→ **Action item**:
What number of lines in the material contain the word "home"? Give that number alone.

→ **Data for analysis**:
○ ○ ○

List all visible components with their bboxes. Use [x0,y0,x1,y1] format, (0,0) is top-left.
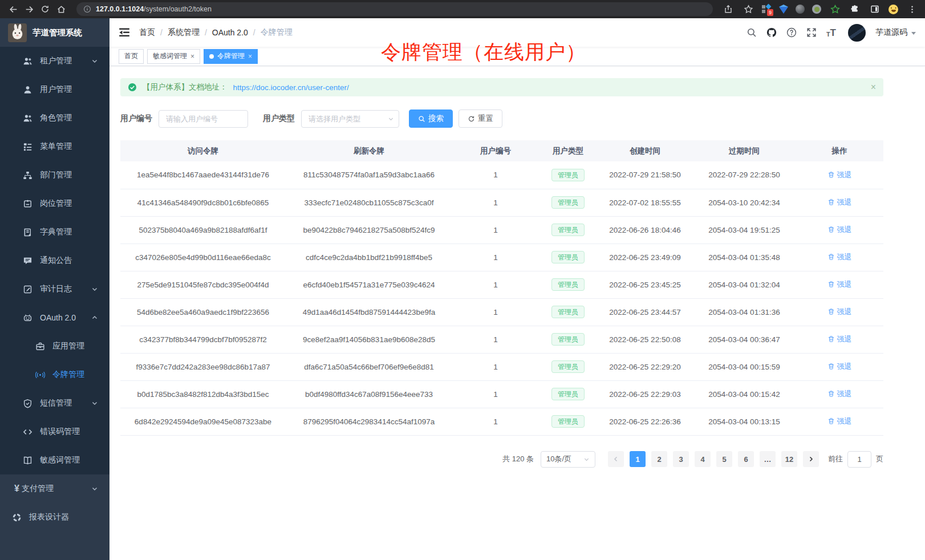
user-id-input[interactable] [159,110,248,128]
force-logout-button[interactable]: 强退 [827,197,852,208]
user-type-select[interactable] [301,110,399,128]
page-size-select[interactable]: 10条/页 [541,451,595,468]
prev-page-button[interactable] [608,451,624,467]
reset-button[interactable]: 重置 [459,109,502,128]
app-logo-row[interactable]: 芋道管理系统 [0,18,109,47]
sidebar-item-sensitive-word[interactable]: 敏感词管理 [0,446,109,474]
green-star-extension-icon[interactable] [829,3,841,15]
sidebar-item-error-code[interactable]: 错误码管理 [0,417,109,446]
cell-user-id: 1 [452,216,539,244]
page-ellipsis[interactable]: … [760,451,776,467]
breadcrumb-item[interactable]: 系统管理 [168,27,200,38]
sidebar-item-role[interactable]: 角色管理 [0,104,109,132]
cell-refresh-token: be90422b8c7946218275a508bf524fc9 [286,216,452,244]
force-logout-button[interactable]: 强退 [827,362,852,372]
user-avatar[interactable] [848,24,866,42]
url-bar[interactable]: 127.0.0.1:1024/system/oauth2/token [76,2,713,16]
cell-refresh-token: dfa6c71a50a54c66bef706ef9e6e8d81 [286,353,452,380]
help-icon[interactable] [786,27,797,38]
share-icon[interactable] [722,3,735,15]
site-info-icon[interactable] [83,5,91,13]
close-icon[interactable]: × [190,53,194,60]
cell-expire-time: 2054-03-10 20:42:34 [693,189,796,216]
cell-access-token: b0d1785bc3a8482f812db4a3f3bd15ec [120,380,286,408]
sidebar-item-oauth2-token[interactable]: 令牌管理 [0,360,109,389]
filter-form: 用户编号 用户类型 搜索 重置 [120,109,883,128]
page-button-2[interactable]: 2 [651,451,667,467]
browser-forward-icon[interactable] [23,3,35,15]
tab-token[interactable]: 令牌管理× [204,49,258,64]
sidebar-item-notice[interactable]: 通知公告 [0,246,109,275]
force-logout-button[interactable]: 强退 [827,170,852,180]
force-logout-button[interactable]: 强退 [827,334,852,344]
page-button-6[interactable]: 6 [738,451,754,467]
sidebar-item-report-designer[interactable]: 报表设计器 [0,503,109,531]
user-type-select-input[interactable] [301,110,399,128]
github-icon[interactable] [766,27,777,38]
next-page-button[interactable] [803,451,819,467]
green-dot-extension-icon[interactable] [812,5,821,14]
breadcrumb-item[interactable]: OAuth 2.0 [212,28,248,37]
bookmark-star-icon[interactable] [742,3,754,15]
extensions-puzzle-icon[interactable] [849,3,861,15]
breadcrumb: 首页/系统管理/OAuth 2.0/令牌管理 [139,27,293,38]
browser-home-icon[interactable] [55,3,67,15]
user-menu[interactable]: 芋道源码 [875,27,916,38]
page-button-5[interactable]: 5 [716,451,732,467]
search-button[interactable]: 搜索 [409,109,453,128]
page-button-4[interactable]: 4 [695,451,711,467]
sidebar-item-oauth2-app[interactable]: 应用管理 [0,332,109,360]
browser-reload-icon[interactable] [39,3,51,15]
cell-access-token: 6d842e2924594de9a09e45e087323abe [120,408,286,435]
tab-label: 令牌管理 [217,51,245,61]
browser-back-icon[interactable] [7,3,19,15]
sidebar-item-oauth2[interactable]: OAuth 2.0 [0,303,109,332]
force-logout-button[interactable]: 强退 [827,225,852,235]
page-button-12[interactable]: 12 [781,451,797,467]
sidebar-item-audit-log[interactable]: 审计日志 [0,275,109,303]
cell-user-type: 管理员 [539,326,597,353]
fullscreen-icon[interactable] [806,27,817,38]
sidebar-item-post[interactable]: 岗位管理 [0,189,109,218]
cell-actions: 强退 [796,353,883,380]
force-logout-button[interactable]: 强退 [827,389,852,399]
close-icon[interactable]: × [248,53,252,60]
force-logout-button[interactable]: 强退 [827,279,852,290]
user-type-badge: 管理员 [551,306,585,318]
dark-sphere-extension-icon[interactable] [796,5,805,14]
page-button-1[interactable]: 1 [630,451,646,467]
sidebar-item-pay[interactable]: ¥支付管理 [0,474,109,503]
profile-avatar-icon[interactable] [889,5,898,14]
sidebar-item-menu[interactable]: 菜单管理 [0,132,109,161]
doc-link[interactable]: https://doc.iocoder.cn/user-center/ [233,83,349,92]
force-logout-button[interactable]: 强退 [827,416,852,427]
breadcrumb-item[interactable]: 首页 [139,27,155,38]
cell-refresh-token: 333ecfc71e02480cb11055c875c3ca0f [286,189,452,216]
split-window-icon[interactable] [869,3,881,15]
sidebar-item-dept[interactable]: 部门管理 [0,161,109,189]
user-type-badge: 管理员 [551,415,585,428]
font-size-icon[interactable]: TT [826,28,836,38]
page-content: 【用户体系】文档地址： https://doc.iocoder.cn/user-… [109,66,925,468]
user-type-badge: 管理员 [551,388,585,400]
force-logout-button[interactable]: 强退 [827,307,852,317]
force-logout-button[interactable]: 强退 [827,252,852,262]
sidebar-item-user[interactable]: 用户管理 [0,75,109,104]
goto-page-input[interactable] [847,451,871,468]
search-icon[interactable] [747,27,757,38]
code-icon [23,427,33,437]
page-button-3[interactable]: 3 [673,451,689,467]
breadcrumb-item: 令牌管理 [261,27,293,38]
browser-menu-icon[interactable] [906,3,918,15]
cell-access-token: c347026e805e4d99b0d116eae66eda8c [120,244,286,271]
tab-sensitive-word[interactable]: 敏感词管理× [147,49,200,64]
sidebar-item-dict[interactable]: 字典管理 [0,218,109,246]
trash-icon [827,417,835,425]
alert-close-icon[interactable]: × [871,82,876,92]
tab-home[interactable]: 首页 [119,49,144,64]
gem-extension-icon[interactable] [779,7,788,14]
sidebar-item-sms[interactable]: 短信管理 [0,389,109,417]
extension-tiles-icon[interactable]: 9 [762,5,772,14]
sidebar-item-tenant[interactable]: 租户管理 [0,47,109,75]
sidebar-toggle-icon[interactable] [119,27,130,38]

○ ○ ○

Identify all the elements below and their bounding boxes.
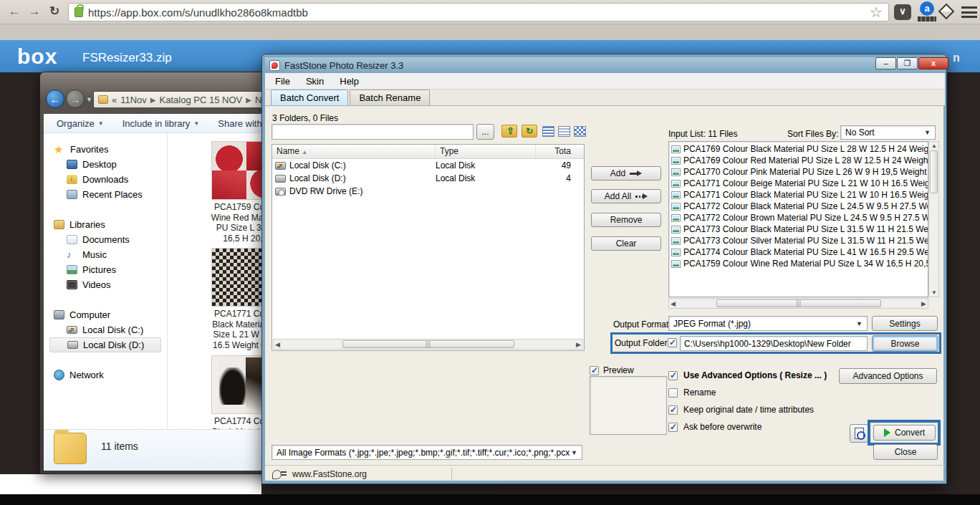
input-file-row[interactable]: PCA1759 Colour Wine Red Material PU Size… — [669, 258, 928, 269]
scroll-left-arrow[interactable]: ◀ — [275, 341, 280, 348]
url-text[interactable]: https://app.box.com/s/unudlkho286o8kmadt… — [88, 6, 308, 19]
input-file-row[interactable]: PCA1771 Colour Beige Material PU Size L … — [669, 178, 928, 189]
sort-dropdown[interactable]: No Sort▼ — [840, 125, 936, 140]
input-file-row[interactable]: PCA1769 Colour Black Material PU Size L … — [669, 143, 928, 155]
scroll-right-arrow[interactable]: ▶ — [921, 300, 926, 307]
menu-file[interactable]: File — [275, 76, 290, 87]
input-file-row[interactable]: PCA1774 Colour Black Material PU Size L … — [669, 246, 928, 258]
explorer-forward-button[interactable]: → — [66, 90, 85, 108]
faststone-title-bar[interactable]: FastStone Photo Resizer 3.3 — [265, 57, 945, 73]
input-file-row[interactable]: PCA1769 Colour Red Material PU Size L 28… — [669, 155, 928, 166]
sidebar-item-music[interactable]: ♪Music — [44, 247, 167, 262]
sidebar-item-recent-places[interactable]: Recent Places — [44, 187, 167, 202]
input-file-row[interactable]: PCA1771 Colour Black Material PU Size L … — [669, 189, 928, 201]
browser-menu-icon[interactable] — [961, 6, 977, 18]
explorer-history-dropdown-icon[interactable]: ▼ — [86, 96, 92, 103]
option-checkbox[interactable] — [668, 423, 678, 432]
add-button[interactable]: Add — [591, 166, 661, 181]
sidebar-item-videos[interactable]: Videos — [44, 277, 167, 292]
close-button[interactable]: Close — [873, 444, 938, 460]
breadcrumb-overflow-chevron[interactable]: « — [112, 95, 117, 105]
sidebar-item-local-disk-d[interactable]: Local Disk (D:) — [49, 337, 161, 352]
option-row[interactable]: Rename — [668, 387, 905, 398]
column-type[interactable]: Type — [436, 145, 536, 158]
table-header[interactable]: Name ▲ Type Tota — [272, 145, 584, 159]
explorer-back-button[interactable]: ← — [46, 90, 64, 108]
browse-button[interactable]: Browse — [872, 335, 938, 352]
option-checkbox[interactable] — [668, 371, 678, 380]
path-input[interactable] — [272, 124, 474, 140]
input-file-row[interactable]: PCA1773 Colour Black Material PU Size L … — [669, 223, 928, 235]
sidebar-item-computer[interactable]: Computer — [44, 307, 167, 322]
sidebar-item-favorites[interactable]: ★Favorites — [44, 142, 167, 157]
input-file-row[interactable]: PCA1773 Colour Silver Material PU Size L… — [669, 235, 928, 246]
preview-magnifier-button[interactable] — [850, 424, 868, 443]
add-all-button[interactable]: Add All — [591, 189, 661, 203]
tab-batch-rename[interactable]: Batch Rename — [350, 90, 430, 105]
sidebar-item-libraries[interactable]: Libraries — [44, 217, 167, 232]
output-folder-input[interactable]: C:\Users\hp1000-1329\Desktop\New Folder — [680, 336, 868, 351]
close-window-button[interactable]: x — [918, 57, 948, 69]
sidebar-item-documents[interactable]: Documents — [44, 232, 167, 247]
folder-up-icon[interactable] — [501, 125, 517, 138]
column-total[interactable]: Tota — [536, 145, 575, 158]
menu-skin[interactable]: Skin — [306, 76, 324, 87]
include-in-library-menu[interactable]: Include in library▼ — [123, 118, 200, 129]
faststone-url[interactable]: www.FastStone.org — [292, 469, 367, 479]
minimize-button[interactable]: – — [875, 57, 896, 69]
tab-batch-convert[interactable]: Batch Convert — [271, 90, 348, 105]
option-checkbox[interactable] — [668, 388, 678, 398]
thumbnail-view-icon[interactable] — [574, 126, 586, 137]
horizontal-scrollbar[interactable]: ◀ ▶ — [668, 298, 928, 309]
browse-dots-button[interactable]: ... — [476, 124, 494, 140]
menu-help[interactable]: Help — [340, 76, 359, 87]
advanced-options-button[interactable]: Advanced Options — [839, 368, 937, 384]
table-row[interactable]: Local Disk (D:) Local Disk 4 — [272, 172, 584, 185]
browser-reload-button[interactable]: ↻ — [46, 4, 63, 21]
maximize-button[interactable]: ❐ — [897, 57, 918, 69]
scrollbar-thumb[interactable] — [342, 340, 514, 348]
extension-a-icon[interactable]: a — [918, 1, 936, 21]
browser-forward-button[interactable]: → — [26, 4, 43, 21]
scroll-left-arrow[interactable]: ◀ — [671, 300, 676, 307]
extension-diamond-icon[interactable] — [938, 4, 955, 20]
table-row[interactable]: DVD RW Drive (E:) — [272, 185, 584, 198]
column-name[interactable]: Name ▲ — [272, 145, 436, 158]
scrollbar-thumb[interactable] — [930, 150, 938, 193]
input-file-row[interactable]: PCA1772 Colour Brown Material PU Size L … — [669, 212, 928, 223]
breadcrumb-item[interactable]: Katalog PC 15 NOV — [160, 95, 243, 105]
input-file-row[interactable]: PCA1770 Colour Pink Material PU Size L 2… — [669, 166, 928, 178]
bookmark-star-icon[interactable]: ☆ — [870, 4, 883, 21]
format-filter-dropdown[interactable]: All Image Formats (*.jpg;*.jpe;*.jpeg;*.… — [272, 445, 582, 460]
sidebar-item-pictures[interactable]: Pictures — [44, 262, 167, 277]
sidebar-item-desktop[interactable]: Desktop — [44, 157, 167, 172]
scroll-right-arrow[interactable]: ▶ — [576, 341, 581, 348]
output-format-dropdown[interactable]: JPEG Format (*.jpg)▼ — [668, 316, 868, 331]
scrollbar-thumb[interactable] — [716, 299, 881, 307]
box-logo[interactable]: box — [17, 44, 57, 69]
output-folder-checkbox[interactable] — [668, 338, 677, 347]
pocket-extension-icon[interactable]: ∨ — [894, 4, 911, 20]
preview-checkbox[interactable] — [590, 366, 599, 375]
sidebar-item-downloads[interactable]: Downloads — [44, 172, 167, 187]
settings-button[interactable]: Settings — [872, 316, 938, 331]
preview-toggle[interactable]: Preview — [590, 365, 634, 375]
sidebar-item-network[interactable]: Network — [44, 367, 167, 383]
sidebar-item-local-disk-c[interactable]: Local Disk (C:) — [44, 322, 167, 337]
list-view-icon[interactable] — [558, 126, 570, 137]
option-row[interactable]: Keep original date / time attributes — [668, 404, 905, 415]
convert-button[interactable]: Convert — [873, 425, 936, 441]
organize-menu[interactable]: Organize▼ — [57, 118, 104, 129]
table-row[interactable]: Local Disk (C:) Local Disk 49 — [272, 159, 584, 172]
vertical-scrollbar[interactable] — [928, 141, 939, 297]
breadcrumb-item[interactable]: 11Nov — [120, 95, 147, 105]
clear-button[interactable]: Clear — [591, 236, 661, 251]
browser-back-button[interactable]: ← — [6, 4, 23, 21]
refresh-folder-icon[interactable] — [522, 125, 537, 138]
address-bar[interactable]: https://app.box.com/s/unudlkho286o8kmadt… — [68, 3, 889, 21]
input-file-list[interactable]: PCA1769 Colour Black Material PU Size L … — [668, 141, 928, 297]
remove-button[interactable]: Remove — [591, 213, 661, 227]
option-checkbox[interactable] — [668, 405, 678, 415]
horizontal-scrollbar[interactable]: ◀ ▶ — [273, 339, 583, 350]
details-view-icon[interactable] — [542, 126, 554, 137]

○ ○ ○

→ **Task output**:
2